Infrastrukturgesellschaft des Landes Hessen

Konkrete Zusagen gefordert

Am 21. Juni 2018 sind Vertreter des dbb und des Landes Hessen im Hessischen Verkehrsministerium zu einem konkretisierenden Gespräch über die Errichtung einer Infrastrukturgesellschaft zusammengekommen.

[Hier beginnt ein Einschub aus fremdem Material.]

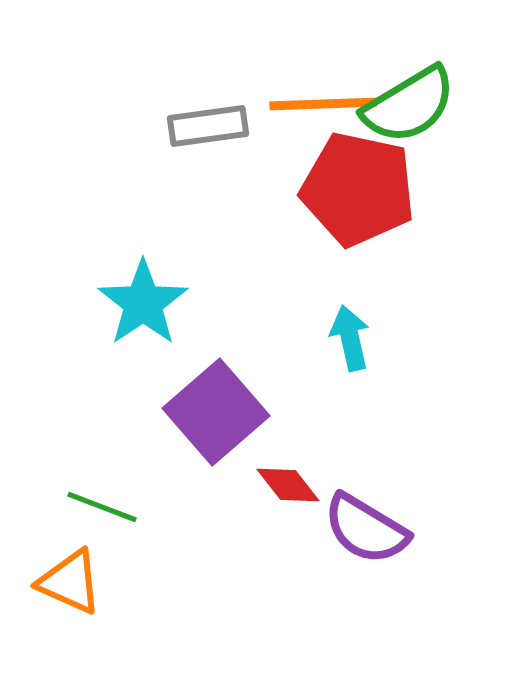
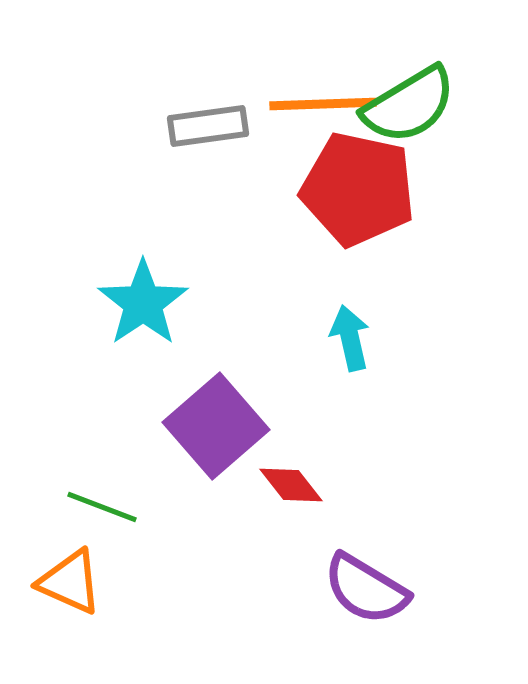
purple square: moved 14 px down
red diamond: moved 3 px right
purple semicircle: moved 60 px down
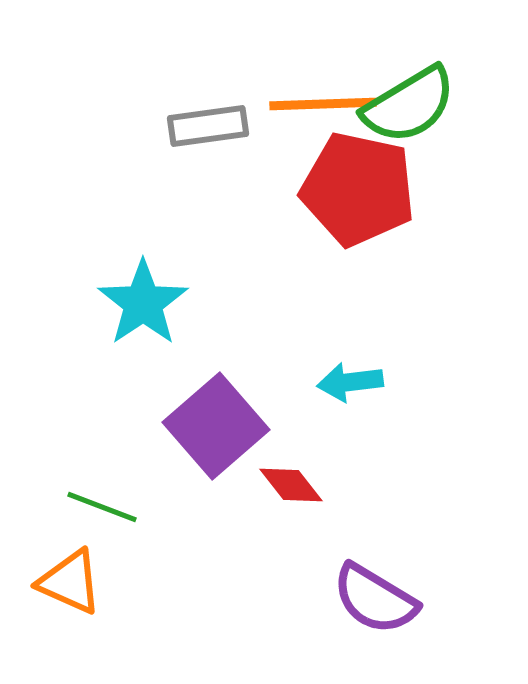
cyan arrow: moved 44 px down; rotated 84 degrees counterclockwise
purple semicircle: moved 9 px right, 10 px down
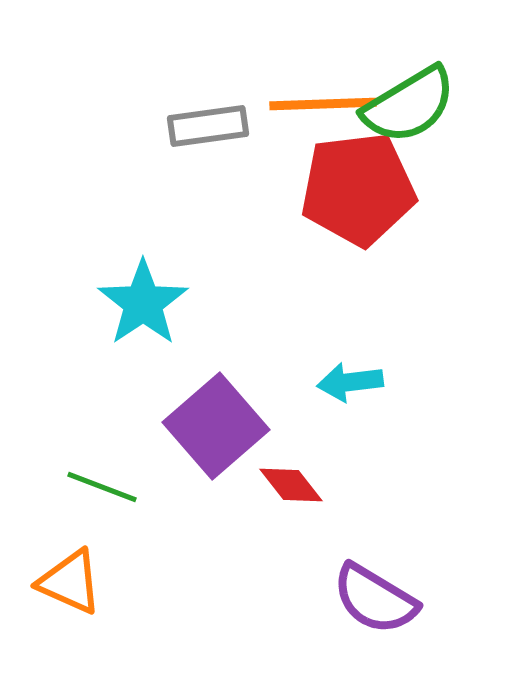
red pentagon: rotated 19 degrees counterclockwise
green line: moved 20 px up
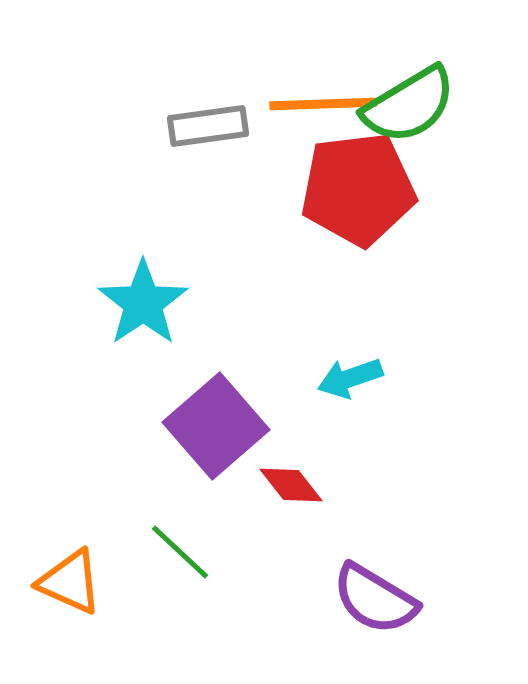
cyan arrow: moved 4 px up; rotated 12 degrees counterclockwise
green line: moved 78 px right, 65 px down; rotated 22 degrees clockwise
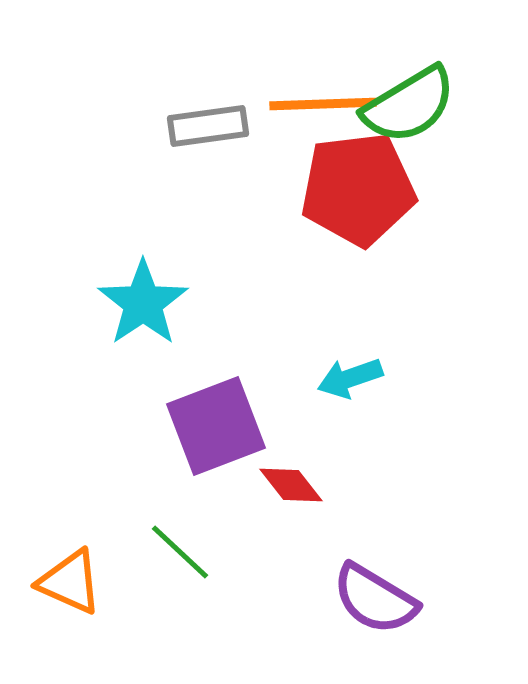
purple square: rotated 20 degrees clockwise
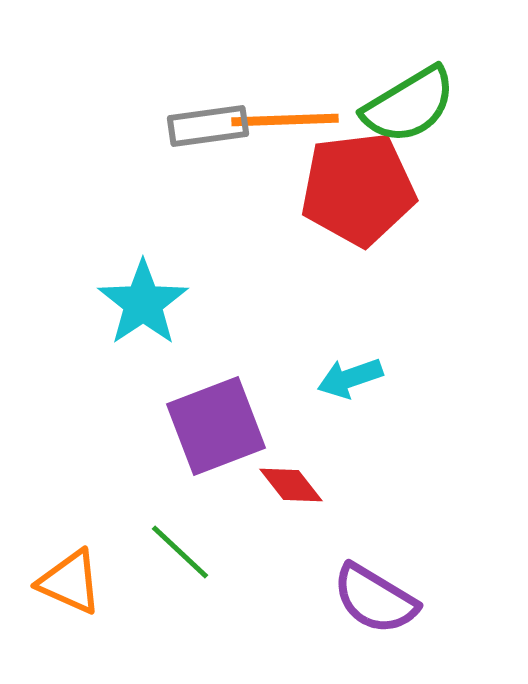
orange line: moved 38 px left, 16 px down
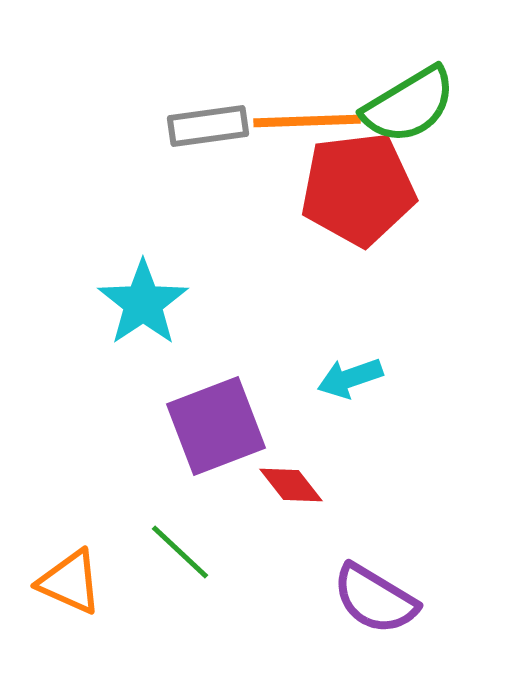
orange line: moved 22 px right, 1 px down
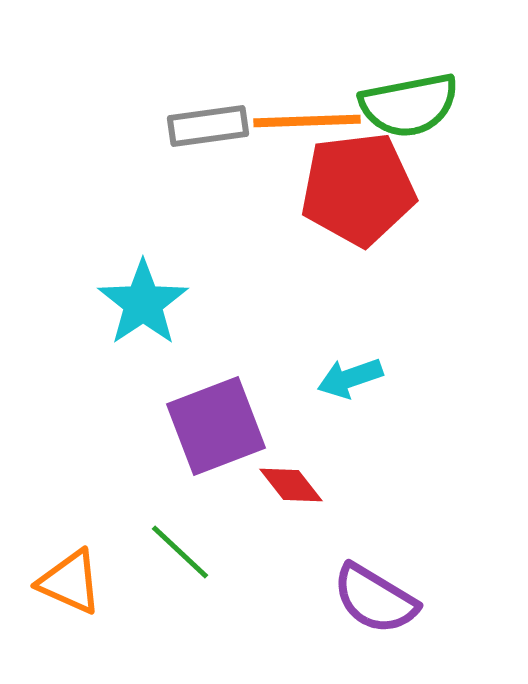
green semicircle: rotated 20 degrees clockwise
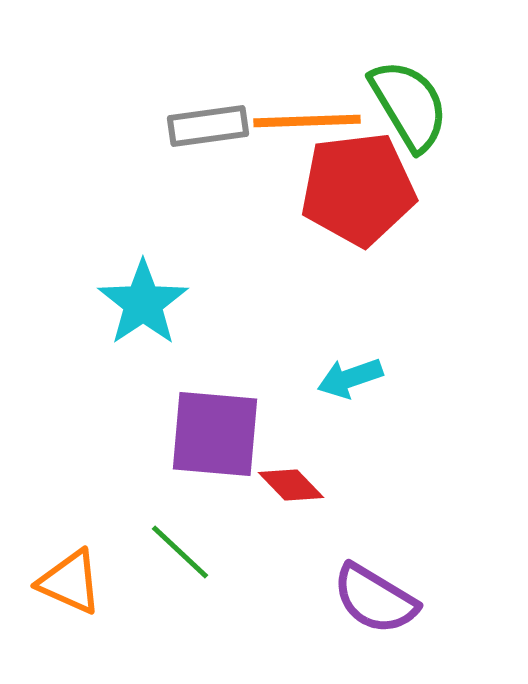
green semicircle: rotated 110 degrees counterclockwise
purple square: moved 1 px left, 8 px down; rotated 26 degrees clockwise
red diamond: rotated 6 degrees counterclockwise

Bereits am 15. November 2017 hatten sich dbb Fachvorstand Tarifpolitik Volker Geyer und der Hessische Innenminister Peter Beuth zu einem Meinungsaustausch getroffen und die Gespräche am 12. Januar 2018 fortgeführt.

 

Die Kommission des dbb, unter anderem bestehend aus den Kollegen Hermann-Josef Siebigteroth (stellvertretender Vorsitzender der Bundestarifkommission des dbb und VDStra-Bundesvorsitzender), Heinrich Roßkopf (Landesvorsitzender VDStra) und Jörg Thiemann (stellvertretender Landesvorsitzender VDStra), hat den Vertretern des Hessischen Innenministeriums, des Hessischen Verkehrsministeriums und Hessen Mobil erneut die Befürchtungen der betroffenen Beschäftigten vorgetragen. Insbesondere nach der Bekanntgabe des bisherigen Standortkonzeptes für die Infrastrukturgesellschaft für Autobahnen und andere Bundesstraßen (IGA) durch den Bundesverkehrsminister sind die Befürchtungen noch größer geworden. Grund hierfür: Für Hessen ist nicht eine einzige Niederlassung vorgesehen! Im endgültigen Standortkonzept muss das anders sein!

 

Vor diesem Hintergrund erneuerten die Kollegen Siebigteroth und Roßkopf die Forderung nach umfassender Absicherung der Beschäftigten. Dies betrifft unter anderem den Ausschluss betriebsbedingter Kündigungen, eine Standortsicherung und ein Versetzungsschutz. Zudem forderten sie ein Rückkehrrecht bei künftigen PPP-Projekten.

 

Der dbb erinnerte das Land daran, dass die Hessische Landesregierung hervorhob, die Interessen der Beschäftigten in den Vordergrund zu stellen. Das könne jetzt sofort durch die entsprechende rechtsverbindliche Garantie in Form eines Tarifvertrages zum Schutz der betroffenen Beschäftigten geschehen. Das Land signalisierte Verständnis für die Forderung nach schützenden Regelungen, stellte jedoch die Form in Frage. Die Gespräche sollen nun nach weiteren internen Besprechungen Anfang August 2018 in Wiesbaden fortgesetzt werden.